I was reading an internet forum the other day in which Booth was criticised for a Theroux-esque tendency to complain about things and make bitchy comments about Japan and its people, and while it’s true that he does succumb at times to what one assumes was the fashionable travel writing style of the time, he of all people – rather than an ignorant first-timer with nothing but a Rough Guide and a beginner’s phrasebook in their backpack – has earned the right to be critical. Before following in Takamori’s footsteps, for example, he has read – in the original Japanese – pretty much every piece of biographical writing there is on his subject, to the extent that he is confident enough to suggest his own theories about exactly where Takamori went, how he went there and why. (Again, this is something that cannot be said of The Roads To Sata, and Booth backs up numerous theories that contradict the accepted Japanese view with hard evidence: for example, his etymological take on the word ‘kokeshi’ – the wooden dolls of Japanese children with pudding-bowl haircuts – is particularly fascinating, not to mention rather spooky, and by the by, draws on an excellent Japanese book that has been translated into English, Memories Of Silk And Straw by Junichi Saga.)
The Heike, though, are more elusive than either Dazai or Takamori, as there is little documentation about them, and in any case, their story is so old that it has long since begun to blur at the edges and to move into the realms of myth and legend (after less than a century, Booth notes that Takamori is already well on his way to being perceived as a myth – even a deity – rather than a real historical figure). What Booth teases out of this is a meditation on the relative transience of Japanese culture and its artifacts. While it is true to say there are very few old buildings in the country as a whole, Booth manages to track some down that date back hundreds of years, and whose thatched roofs and snake-ridden rooms serve as vital proof of Japan’s history, and as a bridge to its mythical past, which may or may not have been peopled by clans such as the Heike. (His questioning of the modern Japanese assertion that as a race they are somehow purer than those of most other nations is also worthy of examination, particularly for an outsider. I for one was unaware that besides the Ainu of Hokkaido, several other indigenous tribes pre-existed the Japanese race as we know it today.)

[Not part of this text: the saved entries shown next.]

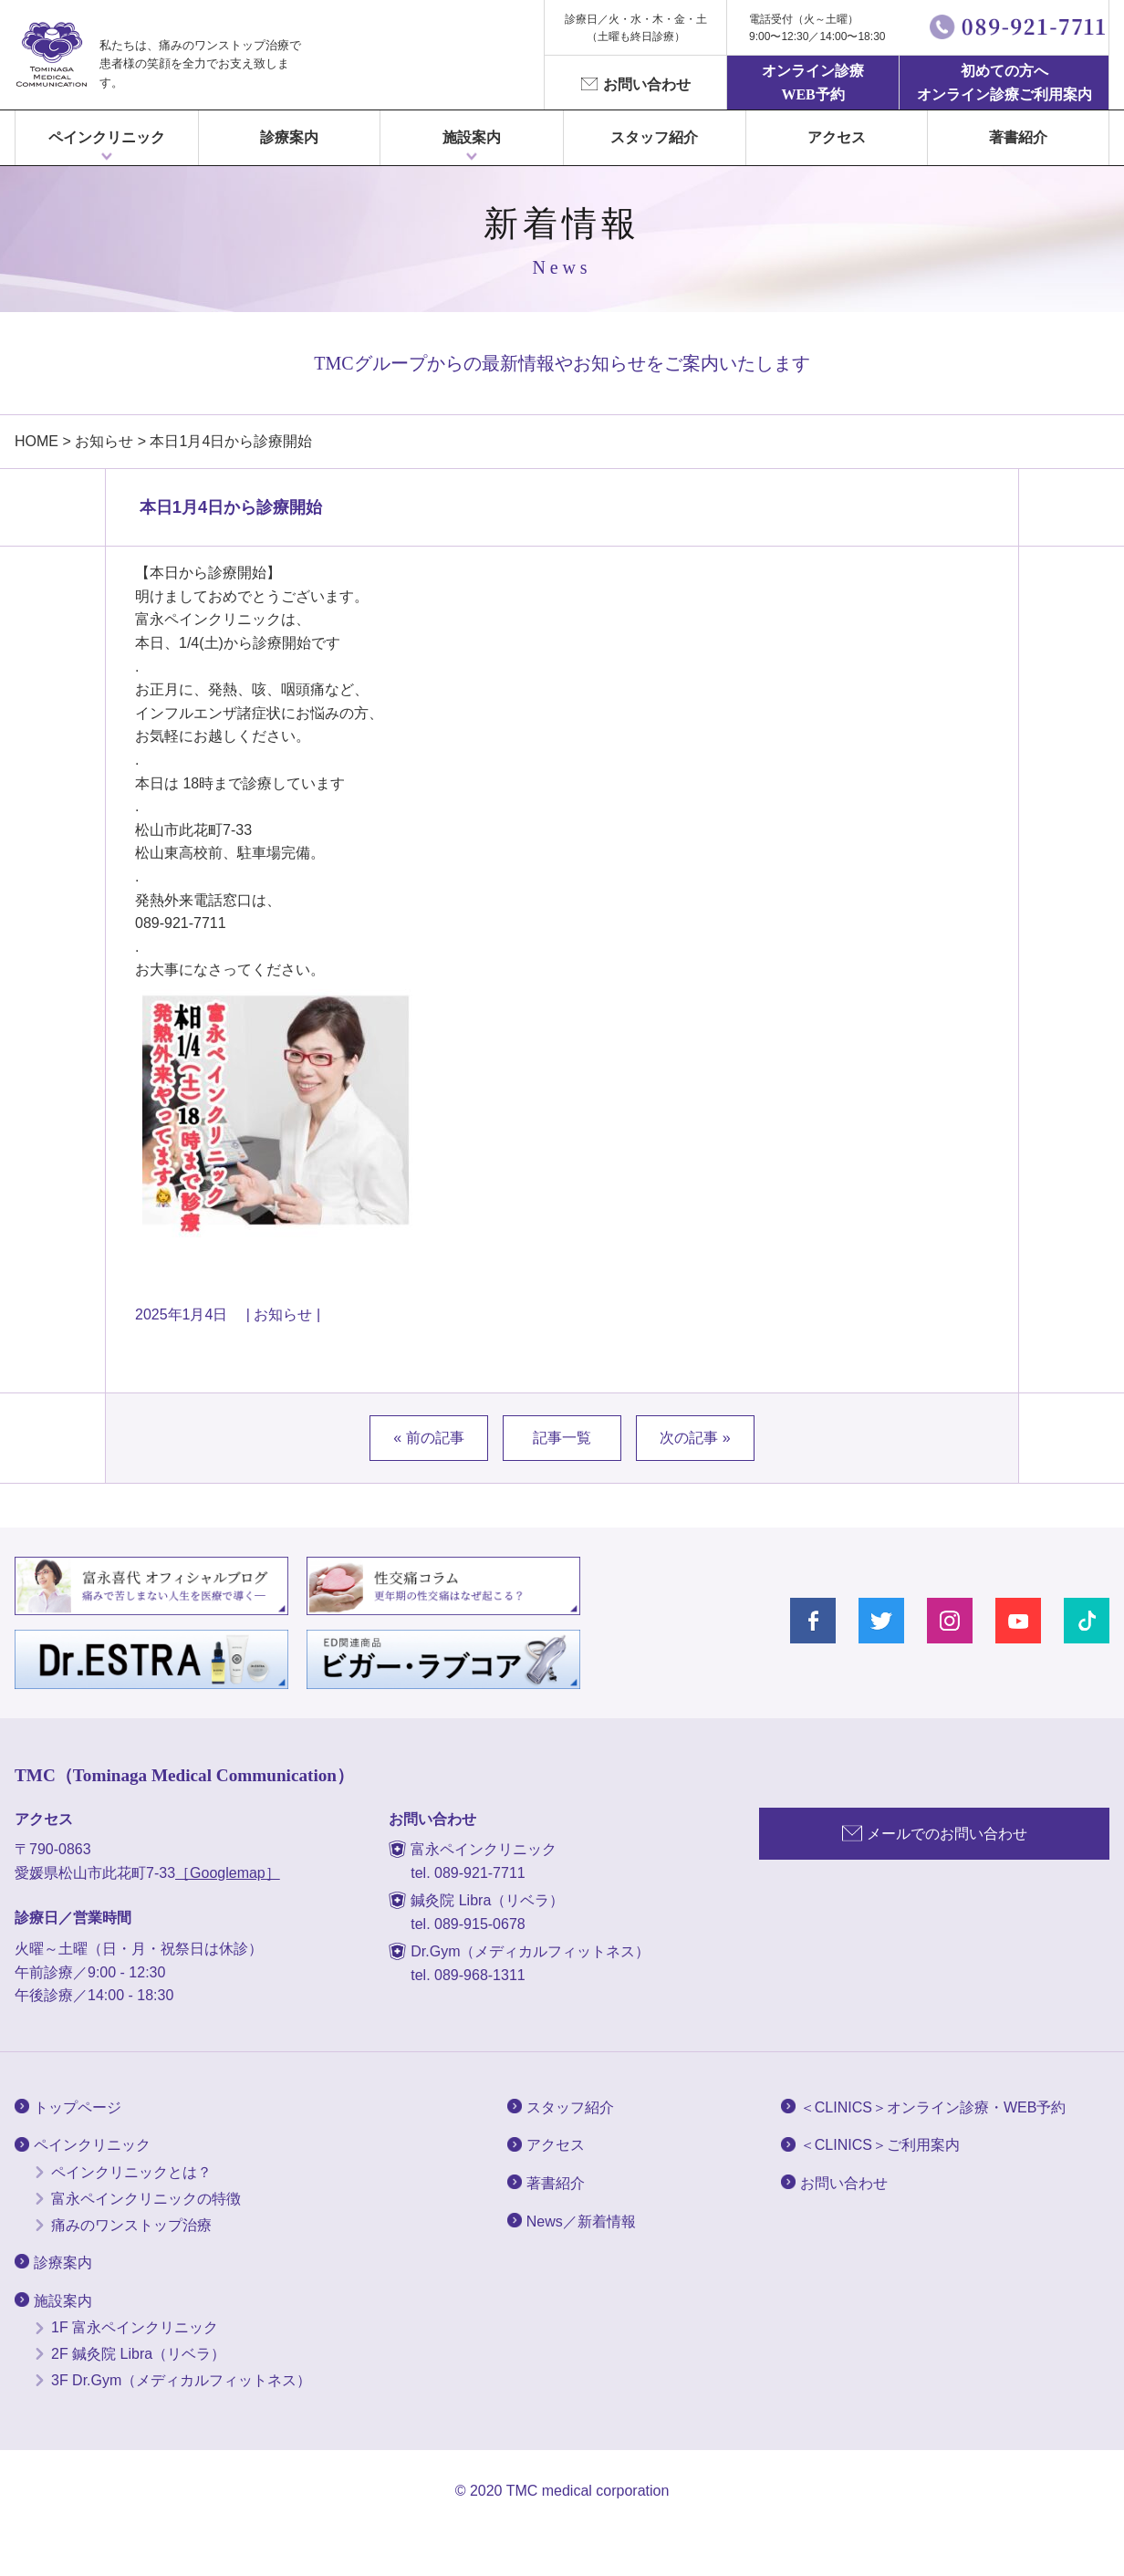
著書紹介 (1018, 137)
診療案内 (289, 137)
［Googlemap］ (227, 1873)
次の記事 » (695, 1437)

Oddly, one of the only jarring moments in Looking For The Lost is its reference on the final page to Booth’s fatal illness. I would be intrigued to read an account of his battle with cancer (although perhaps the confessional style didn’t suit his writing – Donald Richie’s The Inland Sea, for example, is much more personal than either of Booth’s books), but the way in which he suddenly shoe-horns it into his conclusion rather detracts from what has come before.
It is of course ironic that Booth should have lived in a country with the longest life expectancy in the world, and whose excellent medical system is renowned for picking up serious illness early enough to enable successful treatment, when his own illness went undetected until it was too late. What a shame that he did not live to produce more great travel writing about the country that became his home.